A common optimisation used in most Dynamic Binary Modification (DBM) systems is trace generation as these traces improve locality and code layout. We describe an optimised code layout for traces as well as present a new runtime algorithm to generate it. In this way, we manage to reduce the overhead on all the Arm systems evaluated; 5 different microarchitectures.

A major source of overhead for DBMs comes from handling indirect branches. Indirect Branch Inlining (IBI) is a mechanism that attempts to avoid this overhead by using predictions about the target of the indirect branch. We analyse the behaviour of the indirect branch inlining and propose a new predictor, Trace Restricted IBI (TRIBI), and how to optimise IBI given the new trace generation algorithm.

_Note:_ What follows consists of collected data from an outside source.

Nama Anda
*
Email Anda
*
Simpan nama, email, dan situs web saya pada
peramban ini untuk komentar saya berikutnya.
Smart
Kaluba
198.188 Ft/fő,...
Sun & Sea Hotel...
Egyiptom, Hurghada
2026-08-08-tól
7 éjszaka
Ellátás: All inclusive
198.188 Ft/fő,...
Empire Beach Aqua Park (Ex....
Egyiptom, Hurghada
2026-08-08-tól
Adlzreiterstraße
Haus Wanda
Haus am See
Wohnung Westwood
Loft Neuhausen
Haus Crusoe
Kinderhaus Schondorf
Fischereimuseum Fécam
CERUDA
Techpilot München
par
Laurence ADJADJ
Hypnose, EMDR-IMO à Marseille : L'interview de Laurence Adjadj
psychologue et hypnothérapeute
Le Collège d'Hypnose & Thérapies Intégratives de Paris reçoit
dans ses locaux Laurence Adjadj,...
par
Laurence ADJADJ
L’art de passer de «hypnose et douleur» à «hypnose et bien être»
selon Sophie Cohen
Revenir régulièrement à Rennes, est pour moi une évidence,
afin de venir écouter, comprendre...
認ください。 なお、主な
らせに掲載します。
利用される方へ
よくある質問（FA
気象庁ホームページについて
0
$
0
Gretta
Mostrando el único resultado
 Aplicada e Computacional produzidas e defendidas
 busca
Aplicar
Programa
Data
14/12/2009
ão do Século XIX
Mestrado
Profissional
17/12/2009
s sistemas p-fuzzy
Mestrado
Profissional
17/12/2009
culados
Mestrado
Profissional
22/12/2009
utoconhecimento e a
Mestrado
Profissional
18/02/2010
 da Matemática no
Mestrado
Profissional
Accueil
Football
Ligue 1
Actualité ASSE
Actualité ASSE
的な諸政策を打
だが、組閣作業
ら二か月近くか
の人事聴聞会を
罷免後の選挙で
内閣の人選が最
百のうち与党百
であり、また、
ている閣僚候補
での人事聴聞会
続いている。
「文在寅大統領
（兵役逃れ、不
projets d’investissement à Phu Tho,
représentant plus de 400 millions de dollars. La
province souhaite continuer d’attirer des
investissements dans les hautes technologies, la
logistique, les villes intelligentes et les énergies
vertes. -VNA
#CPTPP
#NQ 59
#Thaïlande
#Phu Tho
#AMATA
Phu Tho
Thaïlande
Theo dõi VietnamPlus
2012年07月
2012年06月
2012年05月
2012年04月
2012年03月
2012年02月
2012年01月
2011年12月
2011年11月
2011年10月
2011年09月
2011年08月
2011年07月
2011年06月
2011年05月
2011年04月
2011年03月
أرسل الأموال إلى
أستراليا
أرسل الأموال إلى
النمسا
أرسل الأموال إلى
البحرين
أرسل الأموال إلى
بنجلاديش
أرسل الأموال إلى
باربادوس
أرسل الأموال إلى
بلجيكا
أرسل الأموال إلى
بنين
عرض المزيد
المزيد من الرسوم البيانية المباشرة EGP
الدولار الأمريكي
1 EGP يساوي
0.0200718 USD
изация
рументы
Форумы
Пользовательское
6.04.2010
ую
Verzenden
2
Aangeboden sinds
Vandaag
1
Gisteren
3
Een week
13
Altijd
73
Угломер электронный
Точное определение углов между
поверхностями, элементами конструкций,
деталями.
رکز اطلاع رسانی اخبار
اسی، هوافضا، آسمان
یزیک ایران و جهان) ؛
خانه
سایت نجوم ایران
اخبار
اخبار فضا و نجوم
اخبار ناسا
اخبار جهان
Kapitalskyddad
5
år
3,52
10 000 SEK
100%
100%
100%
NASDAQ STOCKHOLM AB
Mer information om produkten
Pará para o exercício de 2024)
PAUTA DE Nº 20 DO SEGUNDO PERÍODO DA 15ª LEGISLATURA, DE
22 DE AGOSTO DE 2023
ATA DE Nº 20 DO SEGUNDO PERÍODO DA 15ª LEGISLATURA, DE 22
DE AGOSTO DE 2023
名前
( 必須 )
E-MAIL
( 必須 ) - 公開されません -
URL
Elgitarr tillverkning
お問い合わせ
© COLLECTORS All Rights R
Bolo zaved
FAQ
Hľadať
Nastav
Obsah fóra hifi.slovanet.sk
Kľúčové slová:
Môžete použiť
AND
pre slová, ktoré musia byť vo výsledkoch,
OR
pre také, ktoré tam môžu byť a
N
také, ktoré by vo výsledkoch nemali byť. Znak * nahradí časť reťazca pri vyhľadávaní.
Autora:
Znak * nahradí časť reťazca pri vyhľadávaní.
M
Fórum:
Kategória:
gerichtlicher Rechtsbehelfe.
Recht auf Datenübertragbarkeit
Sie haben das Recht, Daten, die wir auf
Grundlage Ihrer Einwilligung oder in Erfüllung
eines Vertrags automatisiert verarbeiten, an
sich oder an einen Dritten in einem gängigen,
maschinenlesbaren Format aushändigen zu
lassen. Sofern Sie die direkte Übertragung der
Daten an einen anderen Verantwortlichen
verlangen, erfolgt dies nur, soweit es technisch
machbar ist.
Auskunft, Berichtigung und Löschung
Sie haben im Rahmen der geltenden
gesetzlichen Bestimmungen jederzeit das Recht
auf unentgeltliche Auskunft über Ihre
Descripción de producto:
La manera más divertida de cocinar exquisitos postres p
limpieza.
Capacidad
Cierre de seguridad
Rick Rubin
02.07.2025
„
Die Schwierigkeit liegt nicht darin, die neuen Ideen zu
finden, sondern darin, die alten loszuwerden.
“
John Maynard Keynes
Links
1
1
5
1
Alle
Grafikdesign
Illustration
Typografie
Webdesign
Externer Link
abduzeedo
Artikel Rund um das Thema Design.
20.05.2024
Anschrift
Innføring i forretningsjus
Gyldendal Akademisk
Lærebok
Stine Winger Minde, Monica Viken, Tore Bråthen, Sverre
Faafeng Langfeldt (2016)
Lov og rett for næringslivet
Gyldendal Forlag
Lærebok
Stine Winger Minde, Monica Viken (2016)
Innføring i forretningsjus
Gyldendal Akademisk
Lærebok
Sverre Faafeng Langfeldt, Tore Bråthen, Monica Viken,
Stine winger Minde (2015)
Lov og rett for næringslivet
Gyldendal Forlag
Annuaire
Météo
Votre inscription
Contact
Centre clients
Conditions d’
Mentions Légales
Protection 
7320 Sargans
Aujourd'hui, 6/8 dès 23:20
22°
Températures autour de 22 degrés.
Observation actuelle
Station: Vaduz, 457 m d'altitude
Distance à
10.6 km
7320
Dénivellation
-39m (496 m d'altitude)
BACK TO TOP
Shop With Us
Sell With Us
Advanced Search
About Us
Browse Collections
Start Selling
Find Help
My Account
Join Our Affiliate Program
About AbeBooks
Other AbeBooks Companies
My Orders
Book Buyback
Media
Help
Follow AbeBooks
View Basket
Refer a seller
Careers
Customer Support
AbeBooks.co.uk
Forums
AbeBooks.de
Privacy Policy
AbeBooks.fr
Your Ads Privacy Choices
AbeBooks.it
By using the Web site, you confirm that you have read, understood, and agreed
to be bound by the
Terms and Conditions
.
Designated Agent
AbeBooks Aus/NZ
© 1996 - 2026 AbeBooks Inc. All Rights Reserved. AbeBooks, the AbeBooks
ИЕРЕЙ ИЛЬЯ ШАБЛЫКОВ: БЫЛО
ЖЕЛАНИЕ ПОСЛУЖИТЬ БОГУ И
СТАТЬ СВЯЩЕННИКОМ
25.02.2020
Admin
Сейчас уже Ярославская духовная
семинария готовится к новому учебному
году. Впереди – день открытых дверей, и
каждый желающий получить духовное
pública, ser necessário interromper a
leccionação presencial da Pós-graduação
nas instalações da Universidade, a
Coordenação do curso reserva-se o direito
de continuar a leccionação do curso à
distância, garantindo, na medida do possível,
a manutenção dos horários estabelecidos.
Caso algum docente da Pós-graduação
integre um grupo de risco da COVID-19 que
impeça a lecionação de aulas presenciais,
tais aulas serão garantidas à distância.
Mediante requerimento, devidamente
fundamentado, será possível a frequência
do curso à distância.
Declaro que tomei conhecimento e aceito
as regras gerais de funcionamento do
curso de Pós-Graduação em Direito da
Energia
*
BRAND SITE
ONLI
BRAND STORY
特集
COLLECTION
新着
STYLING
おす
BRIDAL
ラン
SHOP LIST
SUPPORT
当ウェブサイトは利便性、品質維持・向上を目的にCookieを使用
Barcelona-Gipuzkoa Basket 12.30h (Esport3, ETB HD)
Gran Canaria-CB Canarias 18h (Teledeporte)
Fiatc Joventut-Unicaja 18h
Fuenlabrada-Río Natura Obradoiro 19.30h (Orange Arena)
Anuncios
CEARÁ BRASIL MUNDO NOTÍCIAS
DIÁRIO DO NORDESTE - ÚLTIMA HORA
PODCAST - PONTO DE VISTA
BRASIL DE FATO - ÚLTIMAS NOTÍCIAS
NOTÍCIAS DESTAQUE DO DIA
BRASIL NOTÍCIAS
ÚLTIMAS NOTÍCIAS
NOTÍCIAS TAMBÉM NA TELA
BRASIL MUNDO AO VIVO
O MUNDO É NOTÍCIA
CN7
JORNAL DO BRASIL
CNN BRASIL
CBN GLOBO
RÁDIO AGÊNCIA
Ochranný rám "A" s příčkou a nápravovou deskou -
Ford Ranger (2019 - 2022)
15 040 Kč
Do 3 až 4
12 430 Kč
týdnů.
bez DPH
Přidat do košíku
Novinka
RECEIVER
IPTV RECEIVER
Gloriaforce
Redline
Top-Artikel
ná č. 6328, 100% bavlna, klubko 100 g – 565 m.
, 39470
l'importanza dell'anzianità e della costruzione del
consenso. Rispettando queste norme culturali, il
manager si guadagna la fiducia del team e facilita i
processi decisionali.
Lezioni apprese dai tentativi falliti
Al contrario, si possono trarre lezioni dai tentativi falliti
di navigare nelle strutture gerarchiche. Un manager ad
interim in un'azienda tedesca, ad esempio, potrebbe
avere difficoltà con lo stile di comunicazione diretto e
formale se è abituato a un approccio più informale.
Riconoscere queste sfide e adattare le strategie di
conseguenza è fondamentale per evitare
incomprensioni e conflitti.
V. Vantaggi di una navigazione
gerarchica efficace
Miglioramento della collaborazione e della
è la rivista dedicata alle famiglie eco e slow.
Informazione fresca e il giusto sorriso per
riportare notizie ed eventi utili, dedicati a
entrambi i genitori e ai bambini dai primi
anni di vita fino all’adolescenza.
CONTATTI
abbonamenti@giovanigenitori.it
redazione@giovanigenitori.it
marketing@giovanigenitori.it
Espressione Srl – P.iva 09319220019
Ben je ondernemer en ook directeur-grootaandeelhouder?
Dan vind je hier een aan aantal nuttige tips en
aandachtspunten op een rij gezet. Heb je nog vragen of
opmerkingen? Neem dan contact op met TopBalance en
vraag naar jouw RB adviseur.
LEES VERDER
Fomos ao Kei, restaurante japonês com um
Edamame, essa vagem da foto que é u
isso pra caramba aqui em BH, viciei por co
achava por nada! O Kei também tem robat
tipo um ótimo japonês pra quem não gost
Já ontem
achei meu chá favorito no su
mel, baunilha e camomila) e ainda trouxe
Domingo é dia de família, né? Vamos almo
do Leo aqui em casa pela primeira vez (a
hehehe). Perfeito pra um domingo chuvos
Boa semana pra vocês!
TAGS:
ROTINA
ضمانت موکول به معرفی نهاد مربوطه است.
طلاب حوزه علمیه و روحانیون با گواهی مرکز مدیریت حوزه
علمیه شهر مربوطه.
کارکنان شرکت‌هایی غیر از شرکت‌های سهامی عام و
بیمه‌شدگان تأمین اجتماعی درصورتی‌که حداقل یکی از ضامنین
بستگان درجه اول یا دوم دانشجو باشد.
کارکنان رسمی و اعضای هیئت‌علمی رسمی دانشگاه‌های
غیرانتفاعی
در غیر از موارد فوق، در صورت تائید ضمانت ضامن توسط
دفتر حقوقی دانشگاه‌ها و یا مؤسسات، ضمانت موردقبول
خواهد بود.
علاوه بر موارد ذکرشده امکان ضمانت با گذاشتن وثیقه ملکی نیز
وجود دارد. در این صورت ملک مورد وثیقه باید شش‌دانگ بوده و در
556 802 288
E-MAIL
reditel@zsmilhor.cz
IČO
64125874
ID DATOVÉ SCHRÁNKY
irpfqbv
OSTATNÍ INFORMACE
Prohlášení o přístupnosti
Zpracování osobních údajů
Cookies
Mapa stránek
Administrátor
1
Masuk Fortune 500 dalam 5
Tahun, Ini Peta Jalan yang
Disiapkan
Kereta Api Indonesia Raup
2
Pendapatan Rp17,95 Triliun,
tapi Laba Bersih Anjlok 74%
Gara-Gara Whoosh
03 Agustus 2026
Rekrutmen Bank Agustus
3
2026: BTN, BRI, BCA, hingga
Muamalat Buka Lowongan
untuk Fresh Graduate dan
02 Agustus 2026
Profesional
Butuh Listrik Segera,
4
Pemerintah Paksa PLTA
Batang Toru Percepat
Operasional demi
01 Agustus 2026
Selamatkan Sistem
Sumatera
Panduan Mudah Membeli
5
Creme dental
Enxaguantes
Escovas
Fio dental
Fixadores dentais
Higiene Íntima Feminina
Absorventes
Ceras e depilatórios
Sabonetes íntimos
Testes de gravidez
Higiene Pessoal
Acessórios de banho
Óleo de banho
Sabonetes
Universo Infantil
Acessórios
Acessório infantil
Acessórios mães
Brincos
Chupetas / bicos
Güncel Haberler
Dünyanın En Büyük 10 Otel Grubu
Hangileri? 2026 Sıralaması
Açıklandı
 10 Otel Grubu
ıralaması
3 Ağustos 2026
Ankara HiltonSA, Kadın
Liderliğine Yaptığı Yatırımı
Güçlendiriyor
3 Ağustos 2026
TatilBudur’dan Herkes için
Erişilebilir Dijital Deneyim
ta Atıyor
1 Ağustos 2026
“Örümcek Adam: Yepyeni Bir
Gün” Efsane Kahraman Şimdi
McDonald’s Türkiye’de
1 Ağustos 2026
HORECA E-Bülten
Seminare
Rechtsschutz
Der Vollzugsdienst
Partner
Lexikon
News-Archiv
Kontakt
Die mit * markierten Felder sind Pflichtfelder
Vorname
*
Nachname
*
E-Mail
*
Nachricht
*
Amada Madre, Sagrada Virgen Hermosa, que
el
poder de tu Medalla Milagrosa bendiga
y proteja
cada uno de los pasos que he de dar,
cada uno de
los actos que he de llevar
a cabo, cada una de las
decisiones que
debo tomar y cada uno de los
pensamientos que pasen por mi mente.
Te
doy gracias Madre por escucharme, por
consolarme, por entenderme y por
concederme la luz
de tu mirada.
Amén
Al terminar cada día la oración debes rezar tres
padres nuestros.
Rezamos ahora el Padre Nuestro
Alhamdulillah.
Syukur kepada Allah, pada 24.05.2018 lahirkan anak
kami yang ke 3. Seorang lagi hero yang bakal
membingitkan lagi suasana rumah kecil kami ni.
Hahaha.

Our evaluation shows a geometric mean overhead for SPEC CPU2006 of 9% for a Cortex-A53 (in-order core), and for out-of-order cores 11% on an X-Gene-2, 10% on a Cortex-A57, 7% on a Cortex-A72 and 8% on a Cortex-A73, when compared to native execution. This is a reduction of the overhead between 30% to 50% compared to the publicly available DBM systems MAMBO, and, even higher, against DynamoRIO. Using PARSEC 3.0, we evaluate the scalability across threads on the X-Gene-2 system (server machine with the highest number of cores) and show a geomean overhead between 6-8%.